▶ _How to complete this task_:
After locating the line with "When to do BHMS?" in the data that follows, return it and every later line exactly, up to and including the line with "somewhere around 17".

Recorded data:
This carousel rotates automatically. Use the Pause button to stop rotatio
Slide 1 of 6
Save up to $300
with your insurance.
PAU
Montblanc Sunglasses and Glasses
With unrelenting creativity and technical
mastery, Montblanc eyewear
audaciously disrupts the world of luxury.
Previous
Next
...
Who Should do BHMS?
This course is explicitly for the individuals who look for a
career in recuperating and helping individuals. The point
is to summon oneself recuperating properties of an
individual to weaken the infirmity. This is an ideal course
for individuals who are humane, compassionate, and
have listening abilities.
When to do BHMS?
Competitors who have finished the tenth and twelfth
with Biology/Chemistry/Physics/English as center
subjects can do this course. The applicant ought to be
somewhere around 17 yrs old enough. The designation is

▶ _Answer for this exercise_:
When to do BHMS?
Competitors who have finished the tenth and twelfth
with Biology/Chemistry/Physics/English as center
subjects can do this course. The applicant ought to be
somewhere around 17 yrs old enough. The designation is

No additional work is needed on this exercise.